▶ _Dataset records_
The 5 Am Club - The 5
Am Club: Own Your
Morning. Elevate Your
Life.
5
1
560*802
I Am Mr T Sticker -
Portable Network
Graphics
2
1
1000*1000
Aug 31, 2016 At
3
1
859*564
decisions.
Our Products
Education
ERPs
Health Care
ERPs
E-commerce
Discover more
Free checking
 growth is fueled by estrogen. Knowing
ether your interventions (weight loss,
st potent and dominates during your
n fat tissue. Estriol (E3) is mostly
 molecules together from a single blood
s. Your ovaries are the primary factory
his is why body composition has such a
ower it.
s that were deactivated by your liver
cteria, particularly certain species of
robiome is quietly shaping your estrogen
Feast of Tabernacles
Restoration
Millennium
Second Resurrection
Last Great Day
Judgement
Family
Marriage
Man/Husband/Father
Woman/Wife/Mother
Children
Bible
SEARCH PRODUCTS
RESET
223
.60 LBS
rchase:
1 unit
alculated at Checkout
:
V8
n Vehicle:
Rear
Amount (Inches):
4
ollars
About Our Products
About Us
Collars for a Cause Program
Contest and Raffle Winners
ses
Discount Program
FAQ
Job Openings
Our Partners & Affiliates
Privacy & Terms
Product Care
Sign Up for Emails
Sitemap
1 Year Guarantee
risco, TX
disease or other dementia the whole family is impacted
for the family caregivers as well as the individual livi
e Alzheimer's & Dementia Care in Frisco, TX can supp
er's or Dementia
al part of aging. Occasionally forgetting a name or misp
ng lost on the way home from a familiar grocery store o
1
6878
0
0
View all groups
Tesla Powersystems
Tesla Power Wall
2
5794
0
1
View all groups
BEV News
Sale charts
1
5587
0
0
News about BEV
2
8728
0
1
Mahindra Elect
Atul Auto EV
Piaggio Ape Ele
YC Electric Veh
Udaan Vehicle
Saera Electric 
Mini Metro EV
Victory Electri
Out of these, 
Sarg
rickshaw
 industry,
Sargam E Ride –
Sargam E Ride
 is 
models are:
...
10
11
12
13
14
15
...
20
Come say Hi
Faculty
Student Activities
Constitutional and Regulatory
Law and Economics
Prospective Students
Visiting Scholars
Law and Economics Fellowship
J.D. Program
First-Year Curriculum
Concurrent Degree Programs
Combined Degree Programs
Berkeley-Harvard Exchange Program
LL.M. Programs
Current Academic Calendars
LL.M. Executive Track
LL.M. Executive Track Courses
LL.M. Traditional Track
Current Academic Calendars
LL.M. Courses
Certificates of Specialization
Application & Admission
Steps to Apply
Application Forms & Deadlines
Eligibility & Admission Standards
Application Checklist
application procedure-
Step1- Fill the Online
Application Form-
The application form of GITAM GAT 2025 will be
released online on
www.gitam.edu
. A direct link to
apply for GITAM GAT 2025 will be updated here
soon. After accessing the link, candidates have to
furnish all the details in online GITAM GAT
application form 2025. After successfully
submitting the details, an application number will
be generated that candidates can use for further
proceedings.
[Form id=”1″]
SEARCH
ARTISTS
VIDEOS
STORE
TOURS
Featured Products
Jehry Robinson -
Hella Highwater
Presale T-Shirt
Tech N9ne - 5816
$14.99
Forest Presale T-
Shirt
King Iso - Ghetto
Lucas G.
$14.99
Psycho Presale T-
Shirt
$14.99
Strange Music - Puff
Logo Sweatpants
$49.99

▶ _Assignment_
Without skipping a line, print the listing once more exactly.

▶ _Answer to the problem_
The 5 Am Club - The 5
Am Club: Own Your
Morning. Elevate Your
Life.
5
1
560*802
I Am Mr T Sticker -
Portable Network
Graphics
2
1
1000*1000
Aug 31, 2016 At
3
1
859*564
decisions.
Our Products
Education
ERPs
Health Care
ERPs
E-commerce
Discover more
Free checking
 growth is fueled by estrogen. Knowing
ether your interventions (weight loss,
st potent and dominates during your
n fat tissue. Estriol (E3) is mostly
 molecules together from a single blood
s. Your ovaries are the primary factory
his is why body composition has such a
ower it.
s that were deactivated by your liver
cteria, particularly certain species of
robiome is quietly shaping your estrogen
Feast of Tabernacles
Restoration
Millennium
Second Resurrection
Last Great Day
Judgement
Family
Marriage
Man/Husband/Father
Woman/Wife/Mother
Children
Bible
SEARCH PRODUCTS
RESET
223
.60 LBS
rchase:
1 unit
alculated at Checkout
:
V8
n Vehicle:
Rear
Amount (Inches):
4
ollars
About Our Products
About Us
Collars for a Cause Program
Contest and Raffle Winners
ses
Discount Program
FAQ
Job Openings
Our Partners & Affiliates
Privacy & Terms
Product Care
Sign Up for Emails
Sitemap
1 Year Guarantee
risco, TX
disease or other dementia the whole family is impacted
for the family caregivers as well as the individual livi
e Alzheimer's & Dementia Care in Frisco, TX can supp
er's or Dementia
al part of aging. Occasionally forgetting a name or misp
ng lost on the way home from a familiar grocery store o
1
6878
0
0
View all groups
Tesla Powersystems
Tesla Power Wall
2
5794
0
1
View all groups
BEV News
Sale charts
1
5587
0
0
News about BEV
2
8728
0
1
Mahindra Elect
Atul Auto EV
Piaggio Ape Ele
YC Electric Veh
Udaan Vehicle
Saera Electric 
Mini Metro EV
Victory Electri
Out of these, 
Sarg
rickshaw
 industry,
Sargam E Ride –
Sargam E Ride
 is 
models are:
...
10
11
12
13
14
15
...
20
Come say Hi
Faculty
Student Activities
Constitutional and Regulatory
Law and Economics
Prospective Students
Visiting Scholars
Law and Economics Fellowship
J.D. Program
First-Year Curriculum
Concurrent Degree Programs
Combined Degree Programs
Berkeley-Harvard Exchange Program
LL.M. Programs
Current Academic Calendars
LL.M. Executive Track
LL.M. Executive Track Courses
LL.M. Traditional Track
Current Academic Calendars
LL.M. Courses
Certificates of Specialization
Application & Admission
Steps to Apply
Application Forms & Deadlines
Eligibility & Admission Standards
Application Checklist
application procedure-
Step1- Fill the Online
Application Form-
The application form of GITAM GAT 2025 will be
released online on
www.gitam.edu
. A direct link to
apply for GITAM GAT 2025 will be updated here
soon. After accessing the link, candidates have to
furnish all the details in online GITAM GAT
application form 2025. After successfully
submitting the details, an application number will
be generated that candidates can use for further
proceedings.
[Form id=”1″]
SEARCH
ARTISTS
VIDEOS
STORE
TOURS
Featured Products
Jehry Robinson -
Hella Highwater
Presale T-Shirt
Tech N9ne - 5816
$14.99
Forest Presale T-
Shirt
King Iso - Ghetto
Lucas G.
$14.99
Psycho Presale T-
Shirt
$14.99
Strange Music - Puff
Logo Sweatpants
$49.99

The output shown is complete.